* _ACTIVITY_
Below are some records. Return exactly their lines from the one containing "ИНФОРМАЦИОННИЯ" through the one containing "образовательных", and drop the pictures.

* _EXTRACTED RECORDS_
++++++++++++++++++++

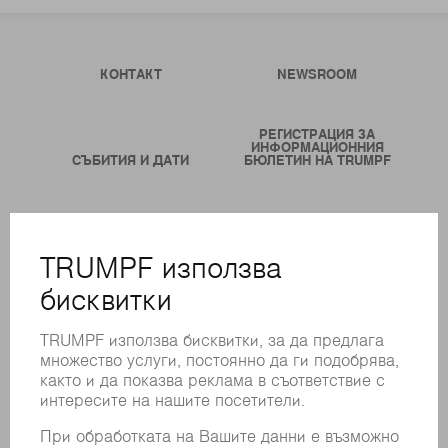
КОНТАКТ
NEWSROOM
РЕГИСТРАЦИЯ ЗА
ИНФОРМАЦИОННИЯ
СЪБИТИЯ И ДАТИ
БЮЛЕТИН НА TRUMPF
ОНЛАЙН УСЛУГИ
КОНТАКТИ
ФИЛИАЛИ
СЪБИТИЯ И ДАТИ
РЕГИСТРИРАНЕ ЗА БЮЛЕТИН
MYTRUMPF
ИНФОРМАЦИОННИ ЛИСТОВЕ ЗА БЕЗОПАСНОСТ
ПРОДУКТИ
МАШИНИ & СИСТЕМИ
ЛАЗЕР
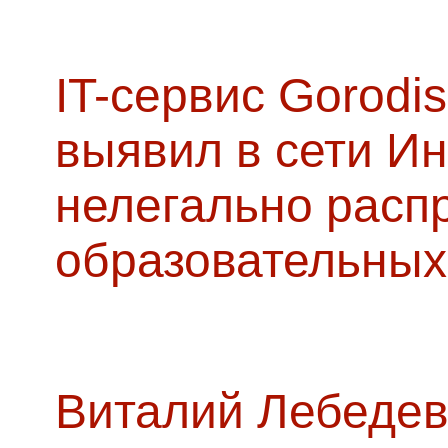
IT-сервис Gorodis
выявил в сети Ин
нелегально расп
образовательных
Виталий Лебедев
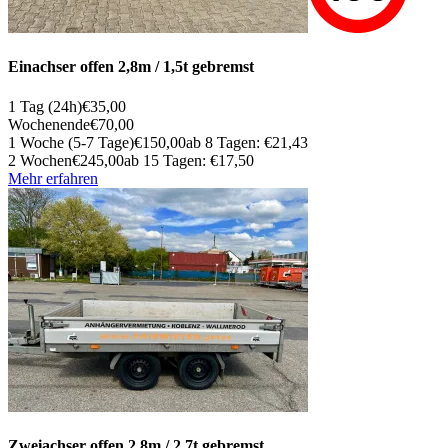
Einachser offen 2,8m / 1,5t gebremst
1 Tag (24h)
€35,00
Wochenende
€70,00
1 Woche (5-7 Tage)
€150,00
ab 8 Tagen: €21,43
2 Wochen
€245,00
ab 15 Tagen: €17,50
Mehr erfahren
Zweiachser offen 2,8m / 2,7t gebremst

++++++++++++++++++++

* _ANSWER FOR THE TASK_
ИНФОРМАЦИОННИЯ
СЪБИТИЯ И ДАТИ
БЮЛЕТИН НА TRUMPF
ОНЛАЙН УСЛУГИ
КОНТАКТИ
ФИЛИАЛИ
СЪБИТИЯ И ДАТИ
РЕГИСТРИРАНЕ ЗА БЮЛЕТИН
MYTRUMPF
ИНФОРМАЦИОННИ ЛИСТОВЕ ЗА БЕЗОПАСНОСТ
ПРОДУКТИ
МАШИНИ & СИСТЕМИ
ЛАЗЕР
IT-сервис Gorodis
выявил в сети Ин
нелегально расп
образовательных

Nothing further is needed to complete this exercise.